Most couples have simple things in common like taking long walks, going to movies, and enjoying sunsets. But police say Gerald and Alice Uden had one extra thing in common: spousal homicide.
The Udens had been living in rural Missouri since the early 1980s, and neighbors said they were a friendly couple and lived a quiet life. “They’re the kind of neighbors you leaned over the fence and talked about your chickens with,” neighbor Allen Bishop told KSPR-TV. But it turns out they harbored a shocking secret: according to police, the couple killed their ex-spouses and had been hiding out in a remote location for years.
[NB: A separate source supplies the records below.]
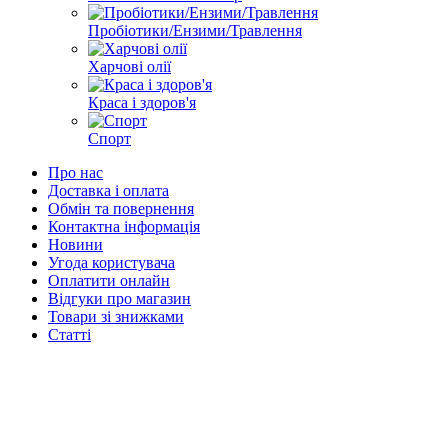
Пробіотики/Ензими/Травлення
Харчові олії
Краса і здоров'я
Спорт
Про нас
Доставка і оплата
Обмін та повернення
Контактна інформація
Новини
Угода користувача
Оплатити онлайн
Відгуки про магазин
Товари зі знижками
Статті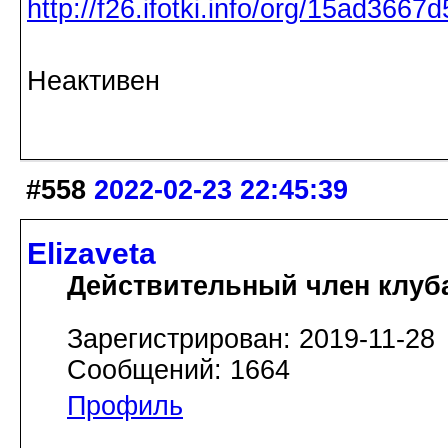
Неактивен
#558
2022-02-23 22:45:39
Elizaveta
Действительный член клуб
Зарегистрирован: 2019-11-28
Сообщений: 1664
Профиль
Now Gerald Uden, 71, and Alice Uden, 74, are in custody in Christian County, Mo., awaiting extradition to Wyoming to face several first degree murder charges. Alice Uden is accused of the 1974 killing of her then-husband Ronald Holtz, 25, whose remains were discovered recently in an abandoned mine in southeast Wyoming. After being brought in for questioning and revealing what she knew about the death, she was arrested.
Her husband, Gerald Uden, is accused in the 1980 killing of his wife Virginia, 32, and their two children Richard, 12, and Reagan, 10, the Associated Press reported. Authorities say Mr. Uden confessed that he shot and killed his wife and two sons with a .22 caliber rifle his wife had purchased for bird hunting and then concealed their bodies near Pavillion, Wyo., in Fremont County.
It is unclear exactly when and under what circumstances Gerald and Alice Uden met, or exactly when they were married. Court records don’t show a motive and officials are saying little about their investigation, according to the Wyoming Tribune Eagle. Ah, romance.